Writing monologues is a skill that requires practice. When students learn to write monologues, it is easy for them to fall into the trap of writing a one-person story. The narrative structure of the story is familiar – we are taught to read and write stories from an early age.

The monologues are different. The purpose of a monologue is to communicate rather than simply describing or fairy tales something that has already happened. When we teach students how to write a monologue, our goal is to move them away from the narrative framework in which they are accustomed to writing and in a character communication experience.
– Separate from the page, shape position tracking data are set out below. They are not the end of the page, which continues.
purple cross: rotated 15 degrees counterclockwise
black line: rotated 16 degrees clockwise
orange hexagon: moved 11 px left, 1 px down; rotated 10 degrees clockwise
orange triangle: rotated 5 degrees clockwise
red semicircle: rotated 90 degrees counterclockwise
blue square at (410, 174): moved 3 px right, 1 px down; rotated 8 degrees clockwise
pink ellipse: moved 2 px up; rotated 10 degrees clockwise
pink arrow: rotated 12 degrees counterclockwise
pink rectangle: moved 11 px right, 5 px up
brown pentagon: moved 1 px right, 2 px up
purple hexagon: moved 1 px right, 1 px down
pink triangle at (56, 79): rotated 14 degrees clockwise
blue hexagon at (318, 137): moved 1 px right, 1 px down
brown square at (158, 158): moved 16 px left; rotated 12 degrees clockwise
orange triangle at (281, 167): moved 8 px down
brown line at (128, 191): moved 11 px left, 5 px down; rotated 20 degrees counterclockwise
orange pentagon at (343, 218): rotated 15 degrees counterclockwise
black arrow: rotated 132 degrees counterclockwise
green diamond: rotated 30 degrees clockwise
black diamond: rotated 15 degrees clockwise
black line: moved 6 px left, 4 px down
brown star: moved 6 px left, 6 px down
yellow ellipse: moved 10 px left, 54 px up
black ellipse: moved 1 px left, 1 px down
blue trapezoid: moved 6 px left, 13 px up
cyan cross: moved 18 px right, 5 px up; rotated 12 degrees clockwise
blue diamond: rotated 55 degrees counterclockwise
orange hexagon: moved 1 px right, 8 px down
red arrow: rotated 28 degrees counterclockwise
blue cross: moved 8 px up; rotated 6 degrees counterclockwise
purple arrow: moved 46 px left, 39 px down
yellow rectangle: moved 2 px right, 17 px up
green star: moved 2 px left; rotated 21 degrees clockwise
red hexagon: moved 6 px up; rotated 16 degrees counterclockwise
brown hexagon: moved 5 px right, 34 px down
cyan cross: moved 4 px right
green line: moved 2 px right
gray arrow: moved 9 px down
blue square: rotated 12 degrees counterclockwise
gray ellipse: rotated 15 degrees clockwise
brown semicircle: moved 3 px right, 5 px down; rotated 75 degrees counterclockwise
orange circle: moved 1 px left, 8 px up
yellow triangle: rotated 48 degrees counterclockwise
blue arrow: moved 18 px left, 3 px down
Here’s a simple guide to the difference between a monologue and a story. This is not an exhaustive list of all the nuances that make up a monologue, but it is a good place to start, especially if students have never written a monologue before.

A monologue is:
  • Written person I
  • Spoken by a person to a listener
  • Used to communicate something important
  • Currently located, which is alive and active
  • Urgent and full of action (The character has a need: a need to share, a need to reveal, a need to explain, etc.)
  • A mini pieceā€¦ NOT a story
One story is:
  • I wrote the third person
  • Spoken by one or more people to an audience
  • Used to share an account of something that happened
  • Set in the past, it’s over
  • Often passive and / or impersonal (explaining something that happened to someone else or why something became the way it is)
  • Fun, but not a monologue, even if it’s told by one person

If students are not sure if what they are writing is a monologue or a story, ask them to read their article and answer the following questions:

  • Is this written in the first person or in the third person?
  • Who is the character, a certain person or a general audience talking to?
  • Communicate something or describe / tell something?
  • Is it placed in the present or in the past?
  • Is it active or passive?

Compare the answers with the points listed above (or use diagram at hand available for download below). If the student’s work is more appropriate to the first column, they wrote a monologue. If their song is more in line with the second column, they probably wrote a story. They will have to adjust or re-format their song to make it an active and communicative monologue.

Click here for a free printable chart Monologue vs.

Kerry Hishon is a director, actor, writer and stage fighter from London, Ontario, Canada. She blogs at www.kerryhishon.com.